Bringing his men’s wear back in-house, Jean Paul Gaultier put some punch into his collection with a boxing theme for fall. “It’s an image of grand elegance—think Robert De Niro in Raging Bull, or Muhammad Ali—elegant silhouettes in movement, long satin robes and leather from boxing gloves,” explained Gaultier. The boxing-inspired fare also included hoods, padding and gym-style layering, along with belted cardigans and spongy towel-like scarves—worn with a tuxedo for added elegance. In an unfortunate bit of front-row casting, guests at the show included R&B singer Chris Brown, who hit headlines last year after assaulting his then-girlfriend Rihanna. Apparently oblivious to bad p.r., Brown posed for photos next to the designer— who had been made up to look like he had a black eye and bloody lip—after the show. But Gaultier’s man is more a lover than a fi ghter. Corseted lady kickboxers sparred in a ring as musclebound, roughed-up pugilists strolled around the periphery. “Women are the real force,” said the designer, who seems to have a penchant for lady punch-ups (remember Coco Rocha staging a fight during the designer’s fall 2009 women’s collection?). Not that his man isn’t toughening up. “This fall’s men’s season is a major one for us, as it is our first new line managed internally [creation, product development and choice of producers],” said Véronique Gautier, president of Jean Paul Gaultier. Going the distance at Jean Paul Gaultier.

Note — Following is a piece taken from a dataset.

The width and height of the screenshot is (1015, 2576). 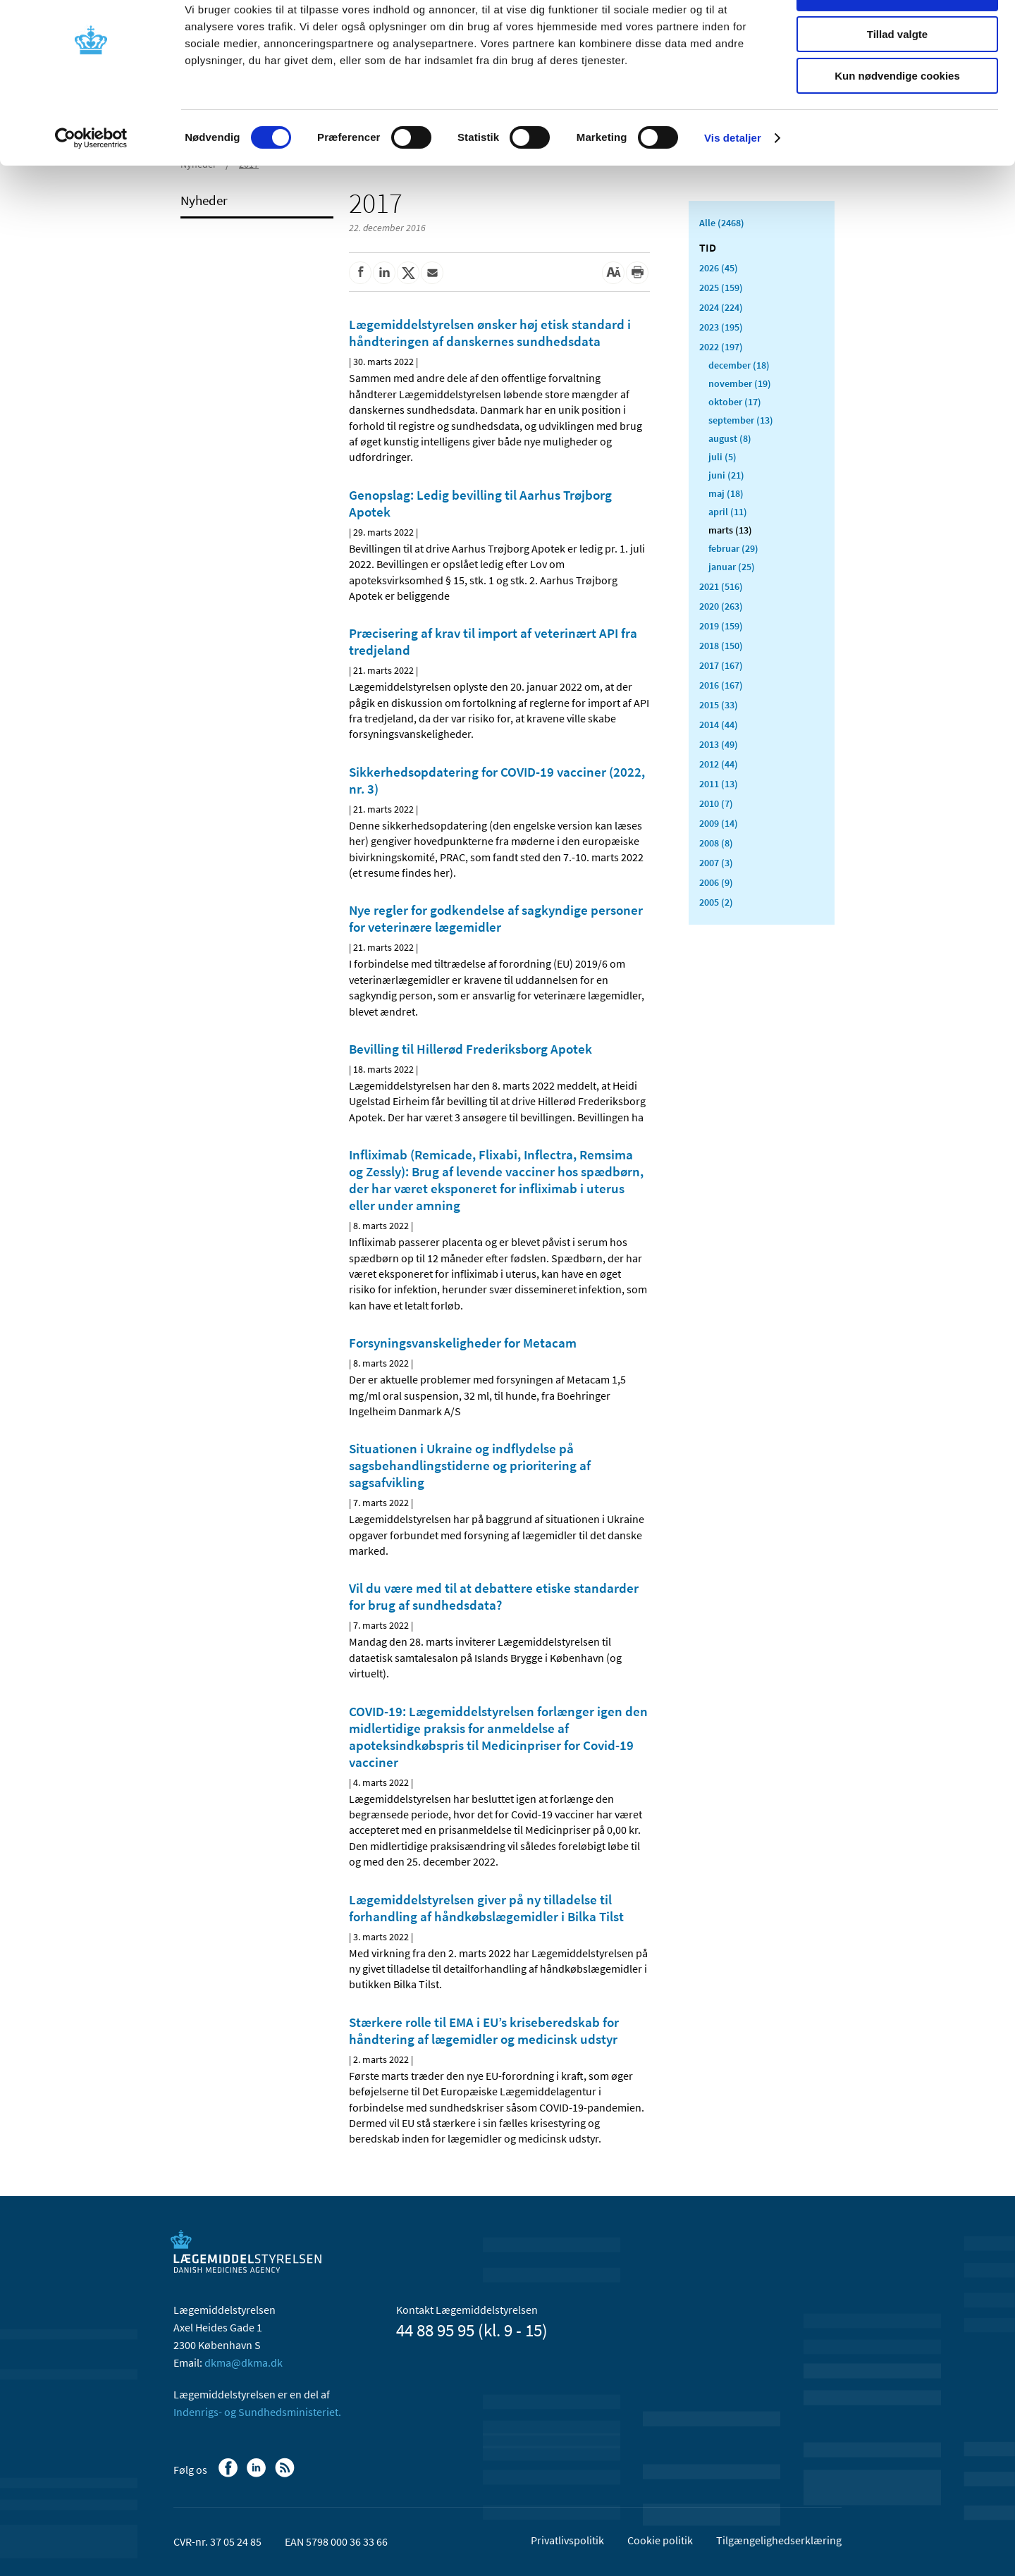 I want to click on Kun nødvendige cookies, so click(x=897, y=117).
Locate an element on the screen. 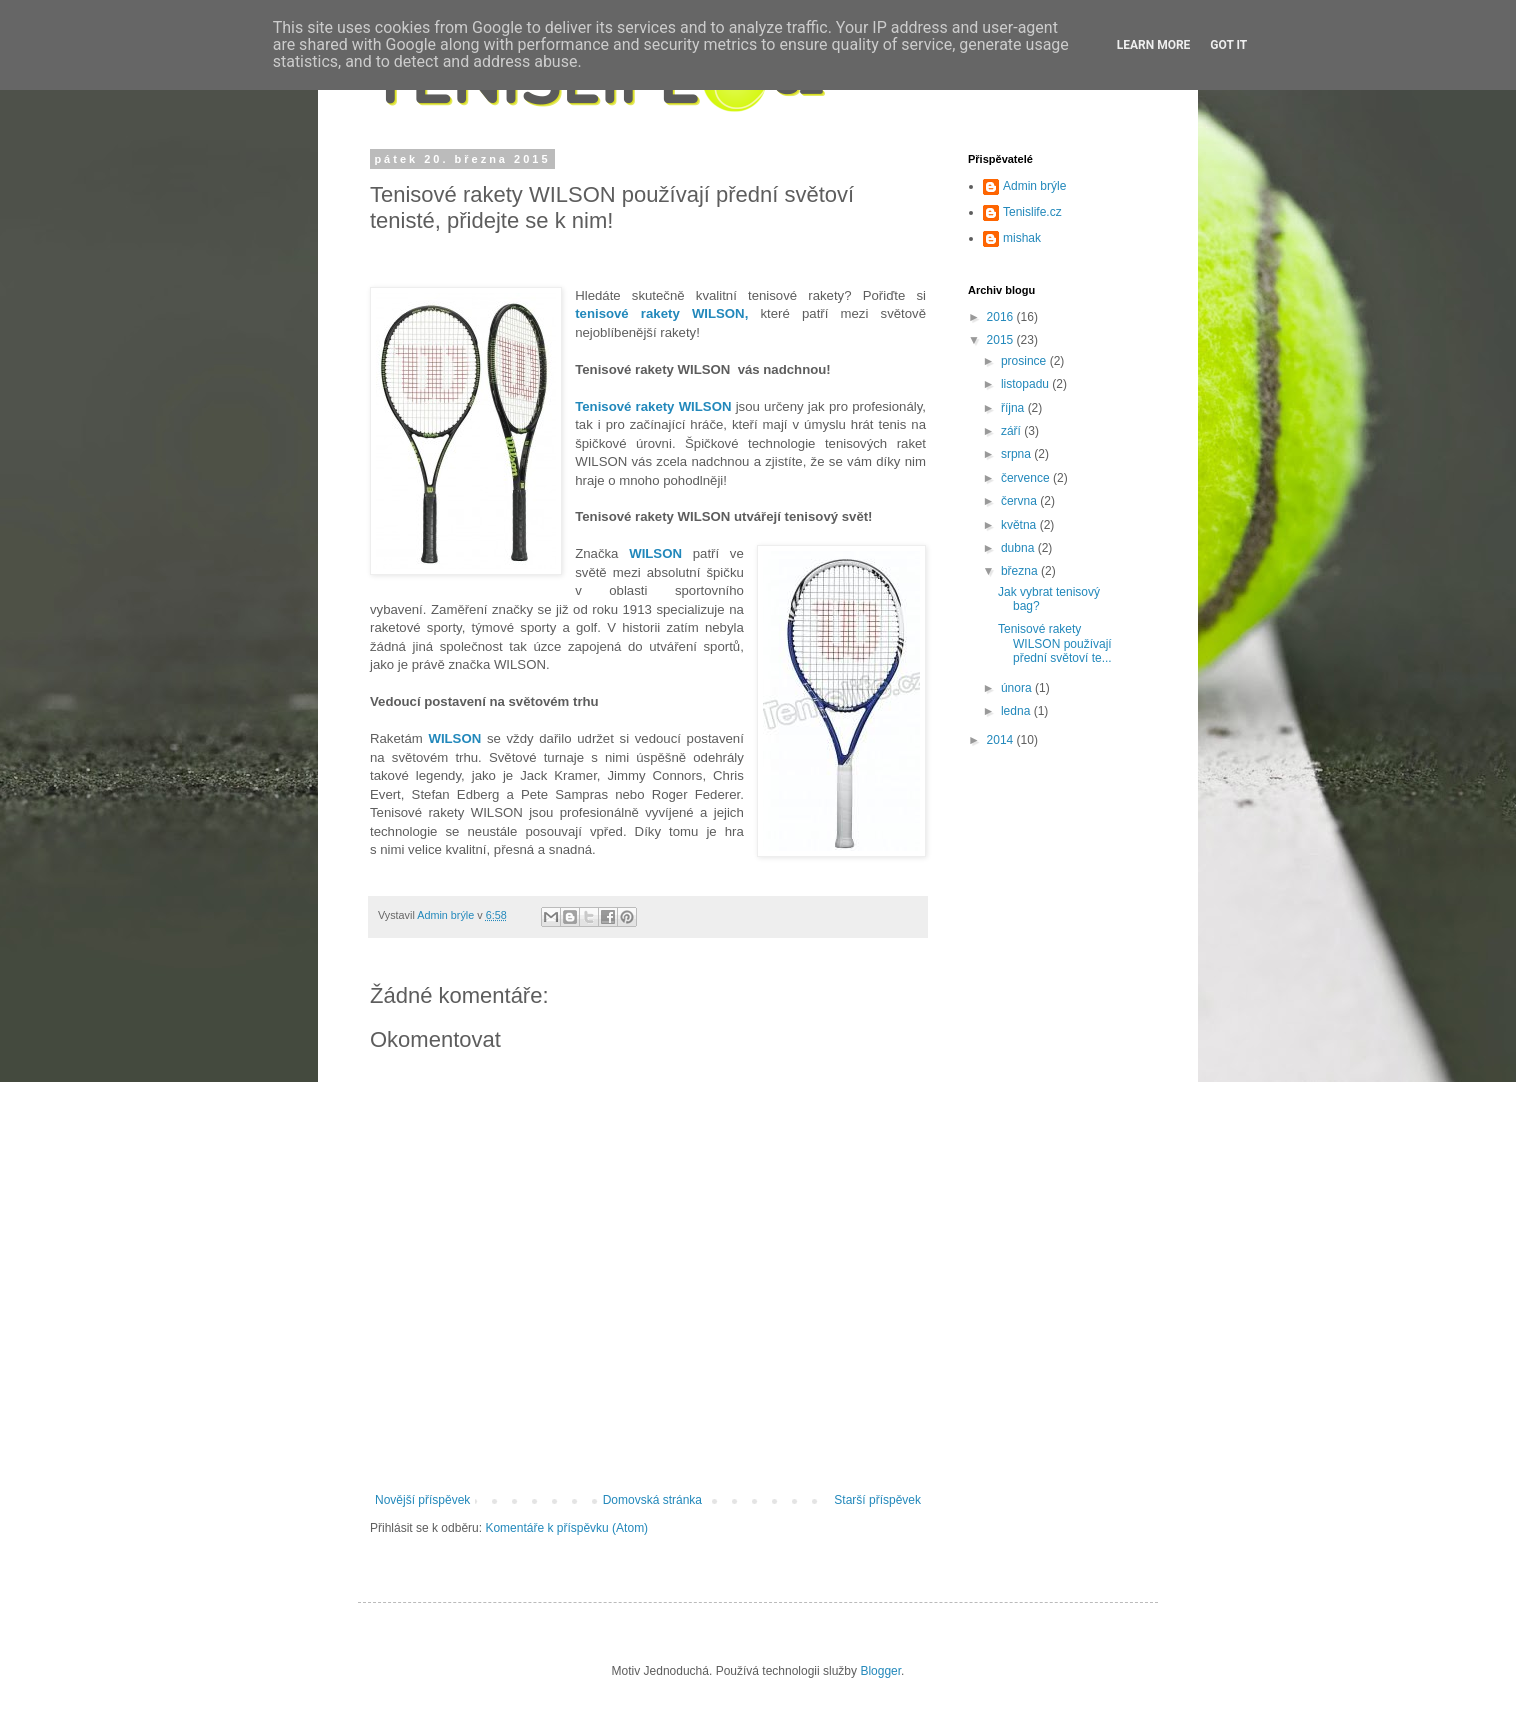 The width and height of the screenshot is (1516, 1719). Tenislife.cz is located at coordinates (1032, 212).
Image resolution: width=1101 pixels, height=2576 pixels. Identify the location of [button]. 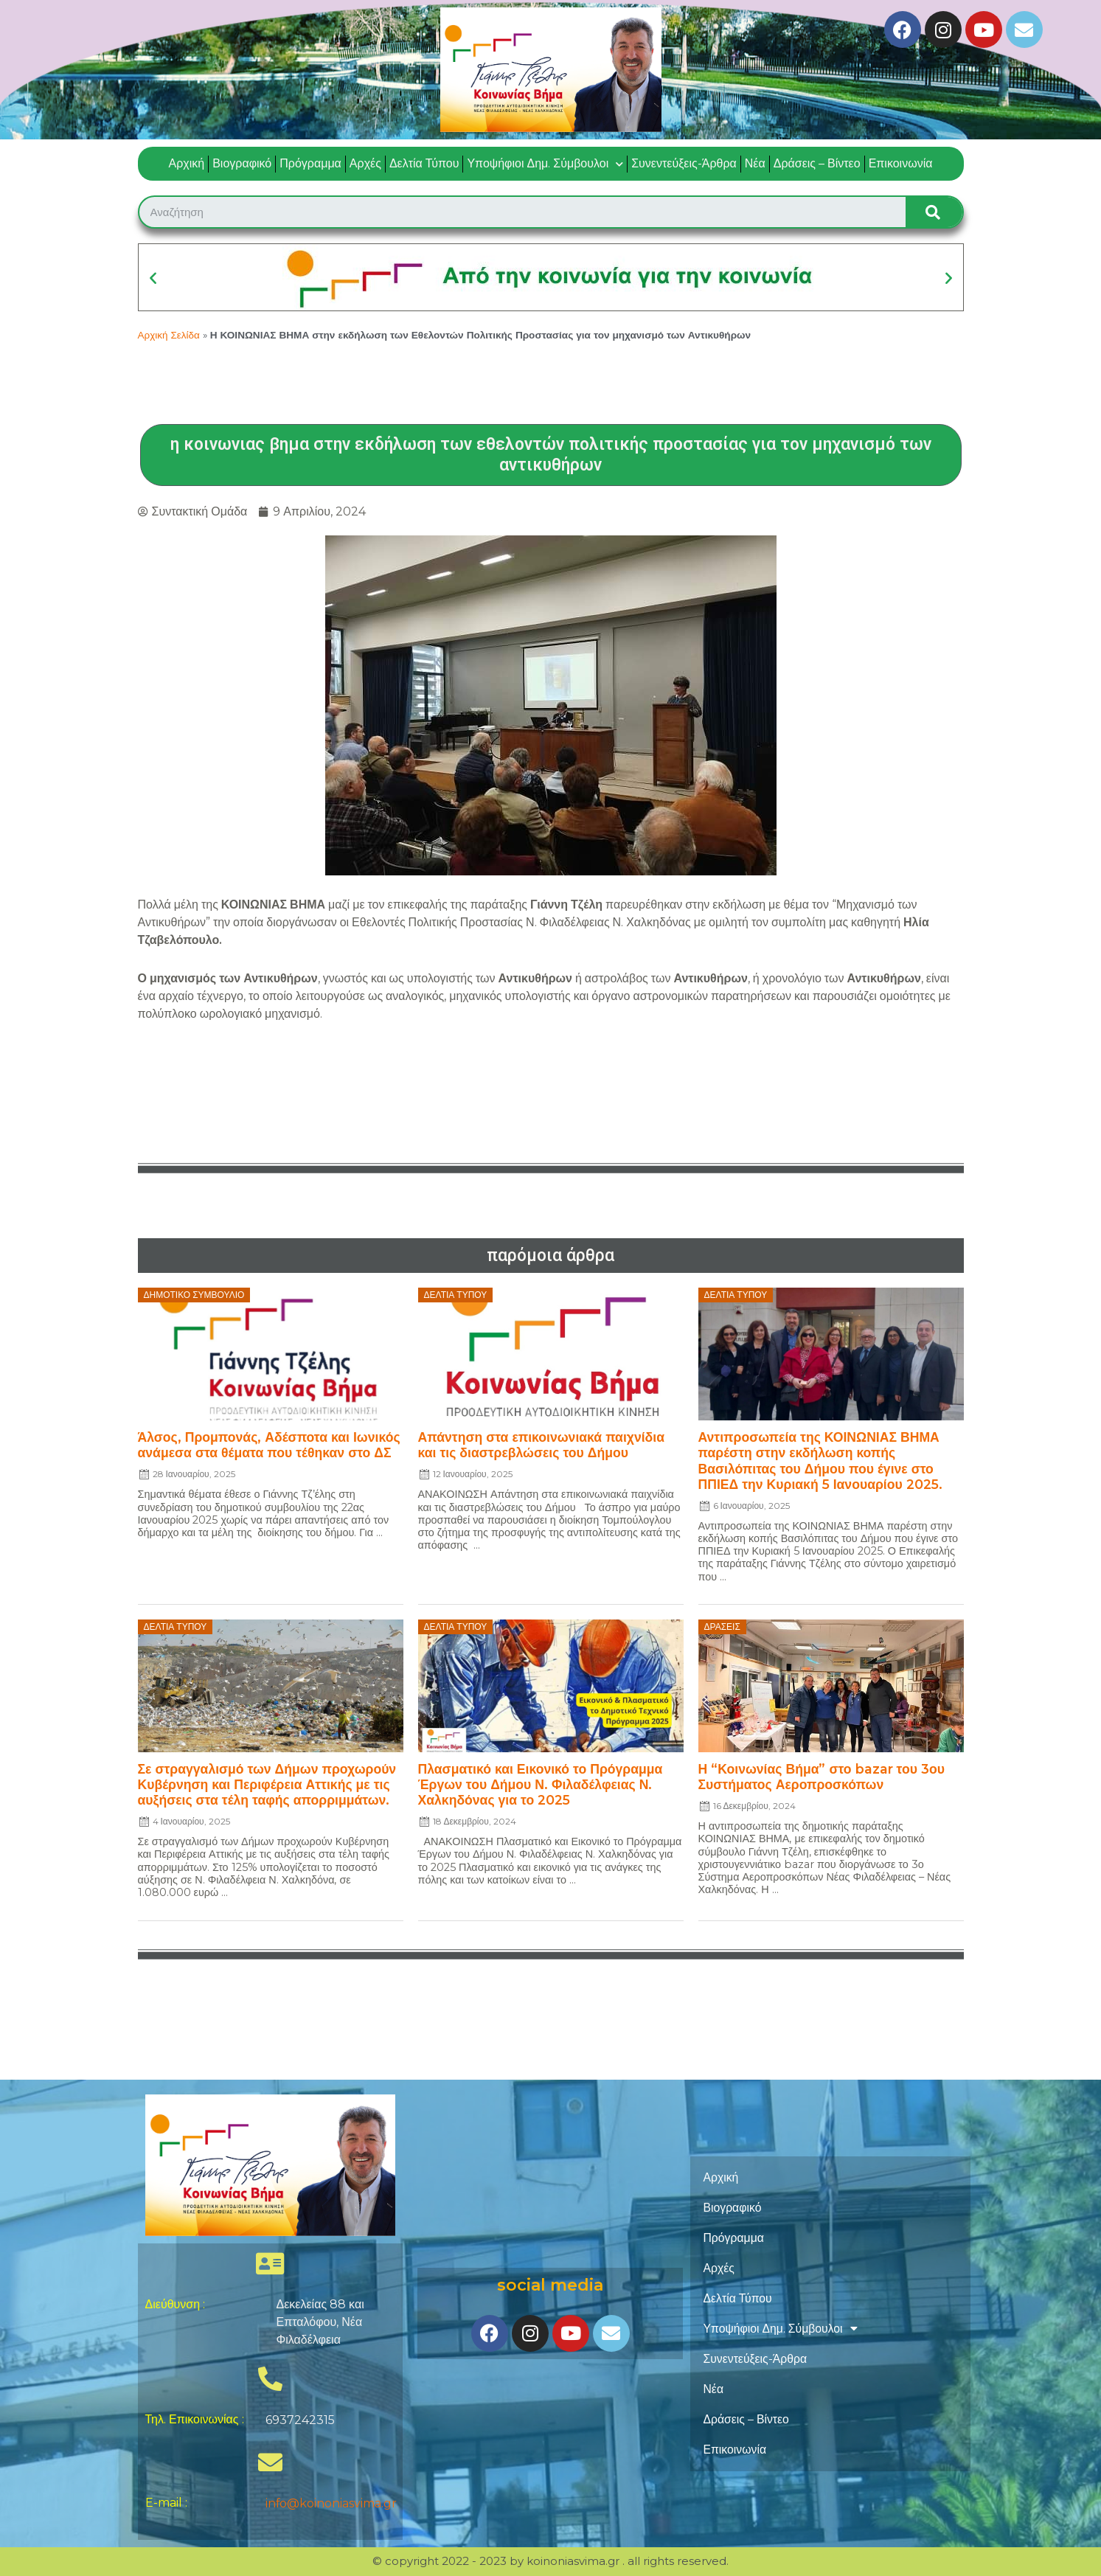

Belgian designer Dirk Bikkembergs isn’t afraid to raise the stakes in the ongoing democratization of the fashion system. Just as other houses were clamoring to get on the live-Webcasting bandwagon, Bikkembergs went a step further, putting tickets to his “Sport Couture” show in Milan up for sale to the public. The requisite audience of buyers and press was invited as usual, but in addition, the fashion-loving hoi polloi had the opportunity to buy tickets via bikkembergs.com for 11 euros, or about $16. Profits from paying guests were pledged to a cancer charity, the FIRC Institute of Molecular Oncology Foundation. And the show itself? City boys in the Alps was the riff, with bright parkas, chunky knitwear and hiking-inspired boots fit for a seasoned mountaineer—or a city slicker who pines to look like one.